En détail, le pays a dégagé un excédent équivalent à 2,6 milliards d’euros en 2021, 6,2 milliards d’euros en 2022, 5,2 milliards d’euros en 2023 avant un pic à 9,6 milliards d’euros en 2024. Dans le même temps, la valeur totale des échanges bilatéraux de biens a reculé, passant de 41,7 milliards d’euros en 2022 à 36,4 milliards d’euros en 2023 puis 27,7 milliards d’euros en 2024. Le déficit commercial de l’UE s’est donc progressivement creusé, alors que les bénéfices du Nigeria se sont consolidés.

L’Union européenne demeure le principal partenaire commercial multilatéral du Nigeria, mais la relation reste largement dominée par les hydrocarbures. Le pétrole dont le pays est le premier producteur africain, représentait 81,2% des exportations nigérianes vers l’Europe en 2024, tandis que 65,7% des importations en provenance de l’UE concernaient des produits pétroliers raffinés. Une configuration qui illustre encore le schéma classique d’exportation de matières premières brutes africaines contre une importation de produits transformés européens.

Vers un rééquilibrage des échanges 

Cette dynamique pourrait toutefois évoluer avec l’importante transformation que connaît le secteur pétrolier nigérian ces dernières années. La mise en service progressive de la raffinerie Dangote, présentée comme la plus grande raffinerie à train unique au monde, ouvre une nouvelle ère pour le secteur pétrolier nigérian. Avec une capacité prévue de 650 000 barils par jour, l’infrastructure vise à satisfaire la demande intérieure et à faire du Nigeria un exportateur net de produits pétroliers raffinés. Bien que son exploitation à pleine capacité soit encore entravée par divers défis internes, elle a déjà commencé à produire et à exporter vers plusieurs marchés, notamment les États-Unis.

Son impact macroéconomique est déjà visible, notamment à travers sa contribution à réduire la pression sur les réserves de change. En 2023, le pays le plus peuplé d’Afrique avait importé pour plus de 18,2 milliards de dollars (15,5 milliards d’euros) de produits pétroliers selon les chiffres de l’Observatoire de la complexité économique (OEC), soit autant de dollars en moins dans les caisses de la Banque centrale.

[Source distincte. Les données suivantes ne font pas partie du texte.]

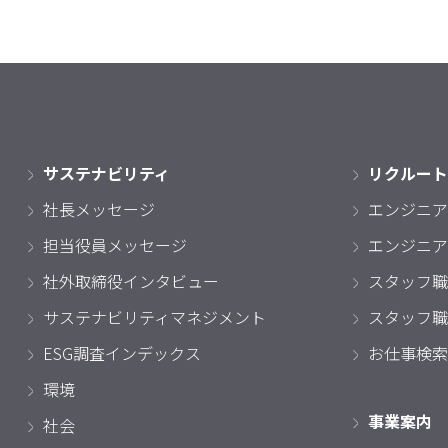
サステナビリティ
リクルート
社長メッセージ
エンジニア
担当役員メッセージ
エンジニア
社外取締役インタビュー
スタッフ職
サステナビリティマネジメント
スタッフ職
ESG調査インデックス
お仕事検索
環境
事業案内
社会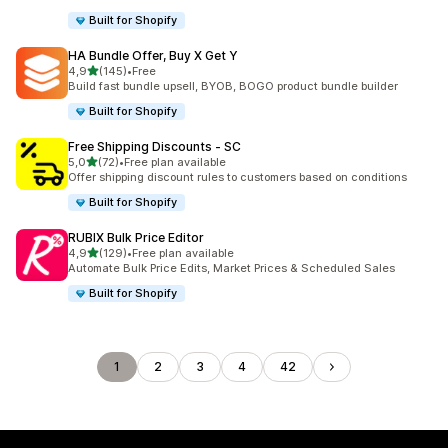
Built for Shopify
HA Bundle Offer, Buy X Get Y
/ 5 tähteä
4,9
(145)
•
Free
145 arvostelua yhteensä
Build fast bundle upsell, BYOB, BOGO product bundle builder
Built for Shopify
Free Shipping Discounts ‑ SC
/ 5 tähteä
5,0
(72)
•
Free plan available
72 arvostelua yhteensä
Offer shipping discount rules to customers based on conditions
Built for Shopify
RUBIX Bulk Price Editor
/ 5 tähteä
4,9
(129)
•
Free plan available
129 arvostelua yhteensä
Automate Bulk Price Edits, Market Prices & Scheduled Sales
Built for Shopify
1
2
3
4
42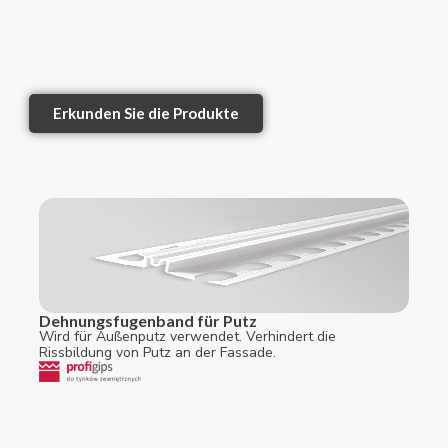
Erkunden Sie die Produkte
Dehnungsfugenband für Putz
Wird für Außenputz verwendet. Verhindert die
Rissbildung von Putz an der Fassade.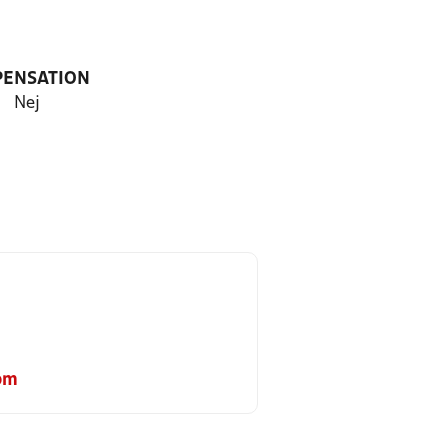
PENSATION
Nej
om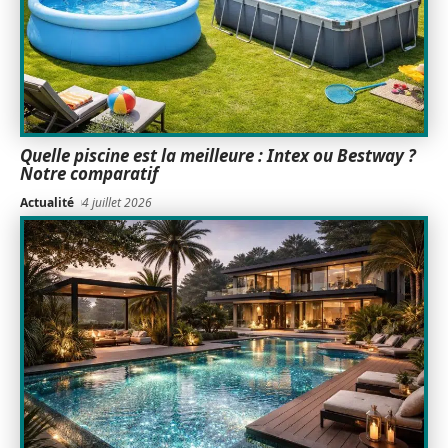
Quelle piscine est la meilleure : Intex ou Bestway ?
Notre comparatif
Actualité
4 juillet 2026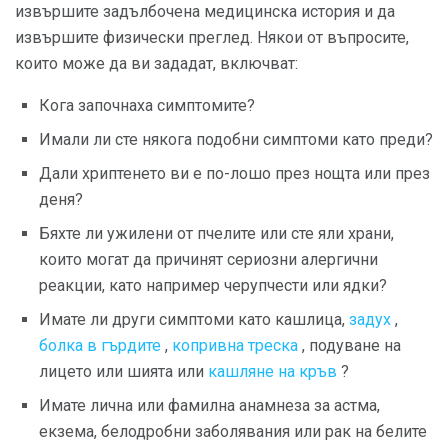
извършите задълбочена медицинска история и да
извършите физически преглед. Някои от въпросите,
които може да ви зададат, включват:
Кога започнаха симптомите?
Имали ли сте някога подобни симптоми като преди?
Дали хриптенето ви е по-лошо през нощта или през
деня?
Бяхте ли ужилени от пчелите или сте яли храни,
които могат да причинят сериозни алергични
реакции, като например черупчести или ядки?
Имате ли други симптоми като кашлица,
задух
,
болка в гърдите
,
копривна треска
, подуване на
лицето или шията или
кашляне на кръв
?
Имате лична или фамилна анамнеза за астма,
екзема, белодробни заболявания или рак на белите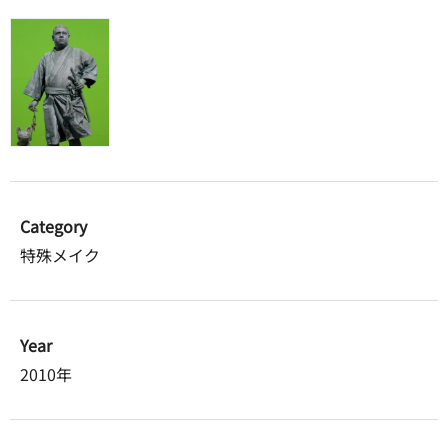
Category
特殊メイク
Year
2010年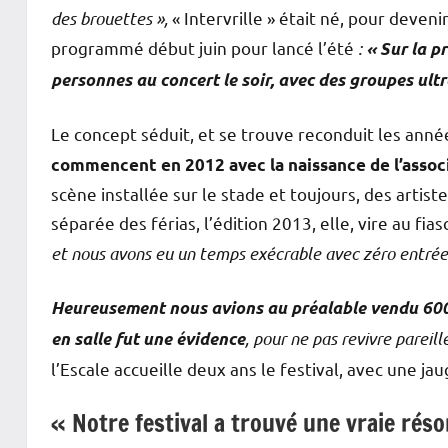
des brouettes »,
« Intervrille » était né, pour deve
programmé début juin pour lancé l’été
:
« Sur la p
personnes au concert le soir, avec des groupes ultr
Le concept séduit, et se trouve reconduit les anné
commencent en 2012 avec la naissance de l’assoc
scène installée sur le stade et toujours, des artis
séparée des férias, l’édition 2013, elle, vire au fias
et nous avons eu un temps exécrable avec zéro entrée
Heureusement nous avions au préalable vendu 600 
, pour ne pas revivre pareil
en salle fut une évidence
l’Escale accueille deux ans le festival, avec une ja
« Notre festival a trouvé une vraie rés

Mais selon cette dernière la pression sur la demande de la devise américaine devrait continuer à se réduire au fur et à mesure de la montée en puissance de la raffinerie Dangote.

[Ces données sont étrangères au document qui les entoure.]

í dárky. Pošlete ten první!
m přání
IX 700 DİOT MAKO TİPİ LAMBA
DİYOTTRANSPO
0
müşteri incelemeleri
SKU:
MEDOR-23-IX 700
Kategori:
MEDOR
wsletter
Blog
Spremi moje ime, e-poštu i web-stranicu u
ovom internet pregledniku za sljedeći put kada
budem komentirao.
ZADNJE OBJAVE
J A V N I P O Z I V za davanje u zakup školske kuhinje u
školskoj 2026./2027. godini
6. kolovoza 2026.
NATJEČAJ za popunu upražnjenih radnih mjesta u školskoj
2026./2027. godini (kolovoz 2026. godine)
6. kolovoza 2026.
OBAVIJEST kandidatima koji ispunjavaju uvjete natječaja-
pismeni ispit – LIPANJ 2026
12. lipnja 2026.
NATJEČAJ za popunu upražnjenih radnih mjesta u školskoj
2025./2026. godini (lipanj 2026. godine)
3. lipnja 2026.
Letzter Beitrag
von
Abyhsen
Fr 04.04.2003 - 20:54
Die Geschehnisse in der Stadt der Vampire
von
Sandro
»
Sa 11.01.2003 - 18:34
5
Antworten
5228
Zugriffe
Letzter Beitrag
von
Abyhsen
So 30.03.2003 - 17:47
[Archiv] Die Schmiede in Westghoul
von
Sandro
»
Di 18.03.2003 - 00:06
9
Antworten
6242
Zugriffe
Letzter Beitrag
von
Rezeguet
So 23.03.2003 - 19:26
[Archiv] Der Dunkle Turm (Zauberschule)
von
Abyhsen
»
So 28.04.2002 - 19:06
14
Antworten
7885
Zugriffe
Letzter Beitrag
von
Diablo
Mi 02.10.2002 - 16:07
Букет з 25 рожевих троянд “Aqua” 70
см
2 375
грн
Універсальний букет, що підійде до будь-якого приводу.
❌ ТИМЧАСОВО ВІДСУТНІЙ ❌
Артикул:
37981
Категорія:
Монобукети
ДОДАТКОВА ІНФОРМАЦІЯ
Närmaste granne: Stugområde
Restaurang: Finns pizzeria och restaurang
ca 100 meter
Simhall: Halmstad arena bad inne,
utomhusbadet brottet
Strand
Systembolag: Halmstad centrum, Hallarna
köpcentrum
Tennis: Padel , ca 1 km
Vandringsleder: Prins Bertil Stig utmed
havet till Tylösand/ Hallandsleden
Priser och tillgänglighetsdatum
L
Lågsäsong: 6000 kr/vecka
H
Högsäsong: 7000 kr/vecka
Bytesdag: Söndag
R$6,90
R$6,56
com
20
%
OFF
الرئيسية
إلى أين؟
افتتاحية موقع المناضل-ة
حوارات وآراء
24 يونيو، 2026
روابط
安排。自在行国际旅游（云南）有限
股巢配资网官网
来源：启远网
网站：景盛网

À moyen terme, cette montée en puissance pourrait remodeler la structure des échanges avec l’UE. La baisse des importations de carburants en provenance d’Europe pourrait creuser le déficit commercial européen, bien que d’autres postes, tels que les céréales (8,5% des importations nigérianes depuis l’UE) ou les machines (5,7%), pourraient occuper une place croissante dans les flux bilatéraux.

Ainsi, bien que le partenariat économique entre l’Union européenne et le Nigeria demeure aujourd’hui largement structuré autour des hydrocarbures, les dynamiques en cours laissent entrevoir une évolution progressive vers une plus grande diversification. Cette transformation, ouvre la voie à une redéfinition des flux commerciaux. Cependant, le véritable enjeu pour Abuja consistera à capitaliser sur cette reconfiguration afin non seulement de consolider ses excédents extérieurs, mais aussi d’intégrer durablement dans ses échanges avec l’Europe des secteurs à forte valeur ajoutée, tels que l’agro-industrie, les produits manufacturés ou encore les services numériques émergents.